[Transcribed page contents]
◆ ◆ ◆ ◆

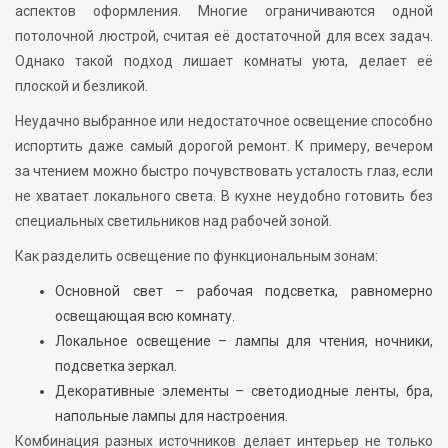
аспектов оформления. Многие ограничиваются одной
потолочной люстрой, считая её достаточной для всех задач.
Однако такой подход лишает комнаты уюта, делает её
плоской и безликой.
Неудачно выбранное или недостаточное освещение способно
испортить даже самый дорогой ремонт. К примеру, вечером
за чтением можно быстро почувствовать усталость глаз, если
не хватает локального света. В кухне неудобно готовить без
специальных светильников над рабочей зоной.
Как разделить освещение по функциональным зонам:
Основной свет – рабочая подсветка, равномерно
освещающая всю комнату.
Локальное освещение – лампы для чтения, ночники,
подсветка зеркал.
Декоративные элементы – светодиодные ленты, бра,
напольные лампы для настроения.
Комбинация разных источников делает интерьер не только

◆ ◆ ◆ ◆

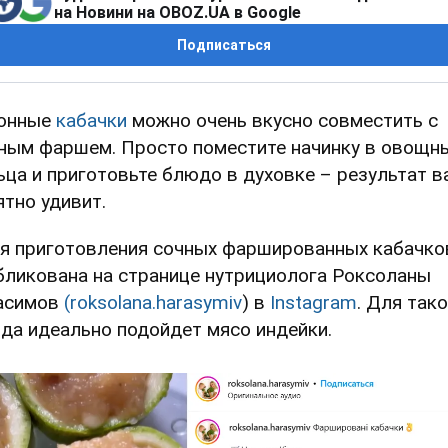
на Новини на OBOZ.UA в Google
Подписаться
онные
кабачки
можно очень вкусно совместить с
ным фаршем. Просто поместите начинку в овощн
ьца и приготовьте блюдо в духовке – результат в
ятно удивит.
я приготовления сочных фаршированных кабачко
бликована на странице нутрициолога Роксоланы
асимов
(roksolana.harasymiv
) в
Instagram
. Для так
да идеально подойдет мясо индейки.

◆ ◆ ◆ ◆

> Requirement
Set down again, word for word, the stretch of records from the line with "на Новини на OBOZ.UA в Google" to the line with "да идеально подойдет мясо индейки.", both of those lines included.

> Exercise solution
на Новини на OBOZ.UA в Google
Подписаться
онные
кабачки
можно очень вкусно совместить с
ным фаршем. Просто поместите начинку в овощн
ьца и приготовьте блюдо в духовке – результат в
ятно удивит.
я приготовления сочных фаршированных кабачко
бликована на странице нутрициолога Роксоланы
асимов
(roksolana.harasymiv
) в
Instagram
. Для так
да идеально подойдет мясо индейки.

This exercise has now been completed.